= WORK ORDER =
Exact copies of all the entries are needed.

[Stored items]

%%

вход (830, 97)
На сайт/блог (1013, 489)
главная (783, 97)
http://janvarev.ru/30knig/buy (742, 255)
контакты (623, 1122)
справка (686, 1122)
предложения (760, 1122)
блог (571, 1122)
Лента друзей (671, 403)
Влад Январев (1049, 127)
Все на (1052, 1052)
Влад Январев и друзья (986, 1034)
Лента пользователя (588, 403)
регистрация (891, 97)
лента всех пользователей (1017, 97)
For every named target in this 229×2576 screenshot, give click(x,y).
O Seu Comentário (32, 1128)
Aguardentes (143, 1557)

%%

= ANSWER BOX =
вход (830, 97)
На сайт/блог (1013, 489)
главная (783, 97)
http://janvarev.ru/30knig/buy (742, 255)
контакты (623, 1122)
справка (686, 1122)
предложения (760, 1122)
блог (571, 1122)
Лента друзей (671, 403)
Влад Январев (1049, 127)
Все на (1052, 1052)
Влад Январев и друзья (986, 1034)
Лента пользователя (588, 403)
регистрация (891, 97)
лента всех пользователей (1017, 97)
For every named target in this 229×2576 screenshot, give click(x,y).
O Seu Comentário (32, 1128)
Aguardentes (143, 1557)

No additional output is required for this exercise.